Everything in the entries except the pictures should be repeated exactly.

[Records supplied]

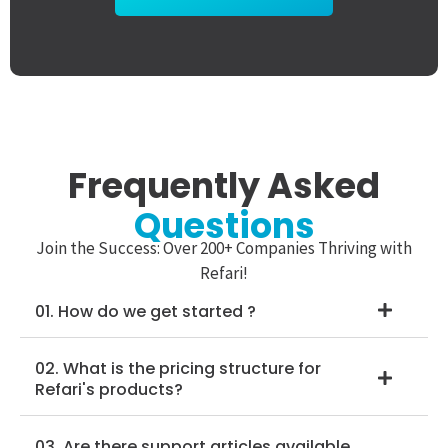
Frequently Asked
Questions
Join the Success: Over 200+ Companies Thriving with
Refari!
01. How do we get started ?
02. What is the pricing structure for
Refari's products?
03. Are there support articles available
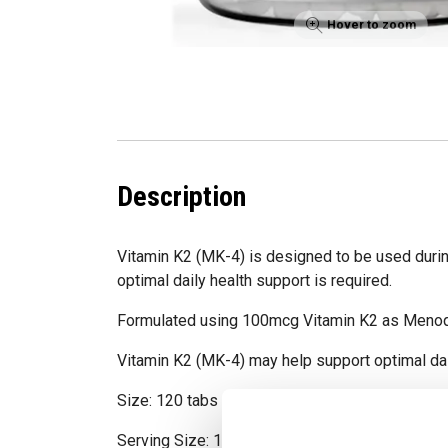
Hover to zoom
Description
Vitamin K2 (MK-4) is designed to be used duri
optimal daily health support is required.
Formulated using 100mcg Vitamin K2 as Menoq
Vitamin K2 (MK-4) may help support optimal dai
Size: 120 tabs
Serving Size: 1 tab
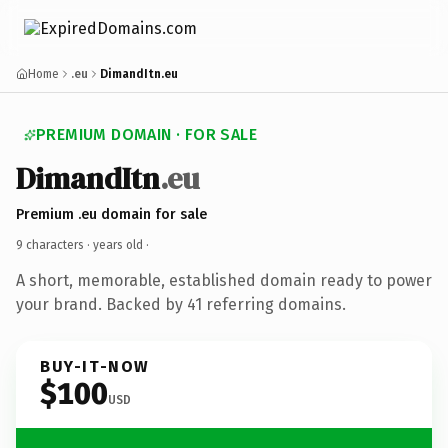
Home
.eu
DimandItn.eu
PREMIUM DOMAIN · FOR SALE
DimandItn
.eu
Premium .eu domain for sale
9 characters ·
years old
·
A short, memorable, established domain ready to power
your brand. Backed by 41 referring domains.
BUY-IT-NOW
$100
USD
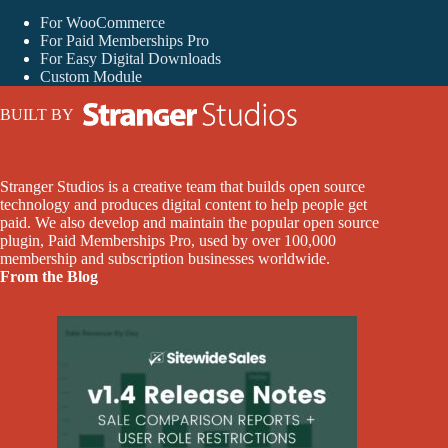
For WooCommerce
For Paid Memberships Pro
For Easy Digital Downloads
Custom Module
BUILT BY
Stranger Studios is a creative team that builds open source
technology and produces digital content to help people get
paid. We also develop and maintain the popular open source
plugin, Paid Memberships Pro, used by over 100,000
membership and subscription businesses worldwide.
From the Blog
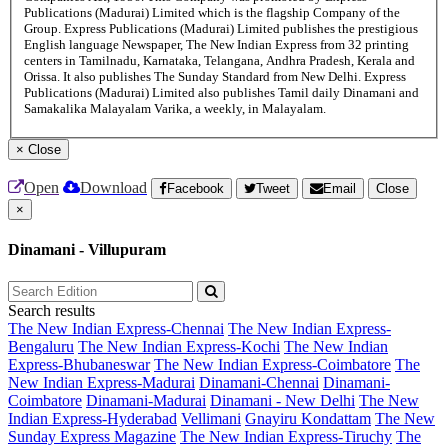
Publications (Madurai) Limited which is the flagship Company of the
Group. Express Publications (Madurai) Limited publishes the prestigious
English language Newspaper, The New Indian Express from 32 printing
centers in Tamilnadu, Karnataka, Telangana, Andhra Pradesh, Kerala and
Orissa. It also publishes The Sunday Standard from New Delhi. Express
Publications (Madurai) Limited also publishes Tamil daily Dinamani and
Samakalika Malayalam Varika, a weekly, in Malayalam.
×
Close
Open
Download
Facebook
Tweet
Email
Close
×
Dinamani - Villupuram
Search results
The New Indian Express-Chennai
The New Indian Express-
Bengaluru
The New Indian Express-Kochi
The New Indian
Express-Bhubaneswar
The New Indian Express-Coimbatore
The
New Indian Express-Madurai
Dinamani-Chennai
Dinamani-
Coimbatore
Dinamani-Madurai
Dinamani - New Delhi
The New
Indian Express-Hyderabad
Vellimani
Gnayiru Kondattam
The New
Sunday Express Magazine
The New Indian Express-Tiruchy
The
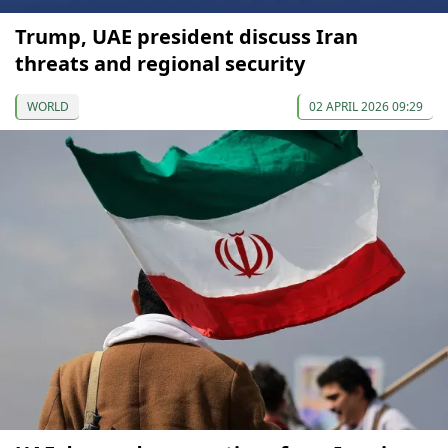
Trump, UAE president discuss Iran
threats and regional security
WORLD
02 APRIL 2026 09:29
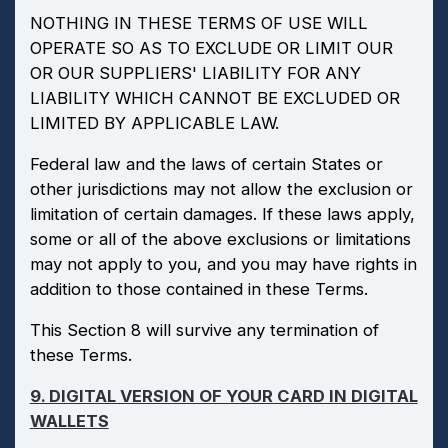
NOTHING IN THESE TERMS OF USE WILL
OPERATE SO AS TO EXCLUDE OR LIMIT OUR
OR OUR SUPPLIERS' LIABILITY FOR ANY
LIABILITY WHICH CANNOT BE EXCLUDED OR
LIMITED BY APPLICABLE LAW.
Federal law and the laws of certain States or
other jurisdictions may not allow the exclusion or
limitation of certain damages. If these laws apply,
some or all of the above exclusions or limitations
may not apply to you, and you may have rights in
addition to those contained in these Terms.
This Section 8 will survive any termination of
these Terms.
9. DIGITAL VERSION OF YOUR CARD IN DIGITAL
WALLETS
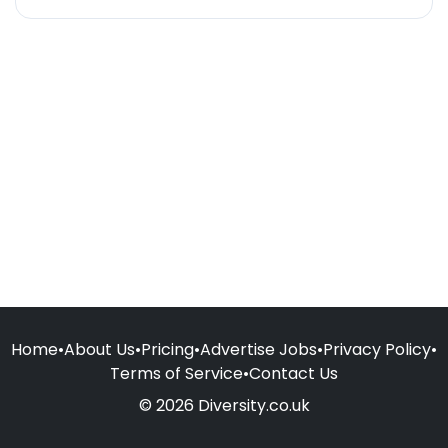
Home
•
About Us
•
Pricing
•
Advertise Jobs
•
Privacy Policy
•
Terms of Service
•
Contact Us
© 2026 Diversity.co.uk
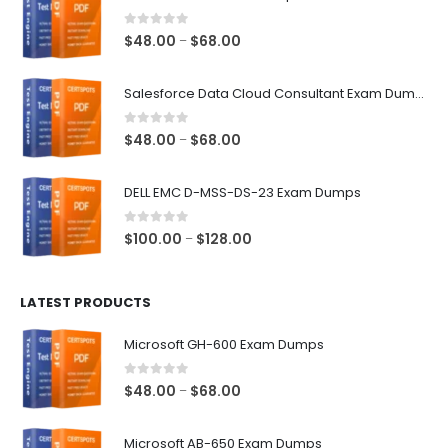
0
out of 5
Price
$
48.00
$
68.00
–
range:
$48.00
Salesforce Data Cloud Consultant Exam Dumps
through
$68.00
0
out of 5
Price
$
48.00
$
68.00
–
range:
$48.00
DELL EMC D-MSS-DS-23 Exam Dumps
through
$68.00
0
out of 5
Price
$
100.00
$
128.00
–
range:
$100.00
LATEST PRODUCTS
through
$128.00
Microsoft GH-600 Exam Dumps
0
out of 5
Price
$
48.00
$
68.00
–
range:
$48.00
Microsoft AB-650 Exam Dumps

[/Records supplied]

◆ Response for this exercise
Frequently Asked
Questions
Join the Success: Over 200+ Companies Thriving with
Refari!
01. How do we get started ?
02. What is the pricing structure for
Refari's products?
03. Are there support articles available
Hover to zoom
Description
Vitamin K2 (MK-4) is designed to be used duri
optimal daily health support is required.
Formulated using 100mcg Vitamin K2 as Menoq
Vitamin K2 (MK-4) may help support optimal dai
Size: 120 tabs
Serving Size: 1 tab
Home
.eu
DimandItn.eu
PREMIUM DOMAIN · FOR SALE
DimandItn
.eu
Premium .eu domain for sale
9 characters ·
years old
·
A short, memorable, established domain ready to power
your brand. Backed by 41 referring domains.
BUY-IT-NOW
$100
USD
For WooCommerce
For Paid Memberships Pro
For Easy Digital Downloads
Custom Module
BUILT BY
Stranger Studios is a creative team that builds open source
technology and produces digital content to help people get
paid. We also develop and maintain the popular open source
plugin, Paid Memberships Pro, used by over 100,000
membership and subscription businesses worldwide.
From the Blog
Publications (Madurai) Limited which is the flagship Company of the
Group. Express Publications (Madurai) Limited publishes the prestigious
English language Newspaper, The New Indian Express from 32 printing
centers in Tamilnadu, Karnataka, Telangana, Andhra Pradesh, Kerala and
Orissa. It also publishes The Sunday Standard from New Delhi. Express
Publications (Madurai) Limited also publishes Tamil daily Dinamani and
Samakalika Malayalam Varika, a weekly, in Malayalam.
×
Close
Open
Download
Facebook
Tweet
Email
Close
×
Dinamani - Villupuram
Search results
The New Indian Express-Chennai
The New Indian Express-
Bengaluru
The New Indian Express-Kochi
The New Indian
Express-Bhubaneswar
The New Indian Express-Coimbatore
The
New Indian Express-Madurai
Dinamani-Chennai
Dinamani-
Coimbatore
Dinamani-Madurai
Dinamani - New Delhi
The New
Indian Express-Hyderabad
Vellimani
Gnayiru Kondattam
The New
Sunday Express Magazine
The New Indian Express-Tiruchy
The
Trump, UAE president discuss Iran
threats and regional security
WORLD
02 APRIL 2026 09:29
NOTHING IN THESE TERMS OF USE WILL
OPERATE SO AS TO EXCLUDE OR LIMIT OUR
OR OUR SUPPLIERS' LIABILITY FOR ANY
LIABILITY WHICH CANNOT BE EXCLUDED OR
LIMITED BY APPLICABLE LAW.
Federal law and the laws of certain States or
other jurisdictions may not allow the exclusion or
limitation of certain damages. If these laws apply,
some or all of the above exclusions or limitations
may not apply to you, and you may have rights in
addition to those contained in these Terms.
This Section 8 will survive any termination of
these Terms.
9. DIGITAL VERSION OF YOUR CARD IN DIGITAL
WALLETS
Home
•
About Us
•
Pricing
•
Advertise Jobs
•
Privacy Policy
•
Terms of Service
•
Contact Us
© 2026 Diversity.co.uk
0
out of 5
Price
$
48.00
$
68.00
–
range:
$48.00
Salesforce Data Cloud Consultant Exam Dumps
through
$68.00
0
out of 5
Price
$
48.00
$
68.00
–
range:
$48.00
DELL EMC D-MSS-DS-23 Exam Dumps
through
$68.00
0
out of 5
Price
$
100.00
$
128.00
–
range:
$100.00
LATEST PRODUCTS
through
$128.00
Microsoft GH-600 Exam Dumps
0
out of 5
Price
$
48.00
$
68.00
–
range:
$48.00
Microsoft AB-650 Exam Dumps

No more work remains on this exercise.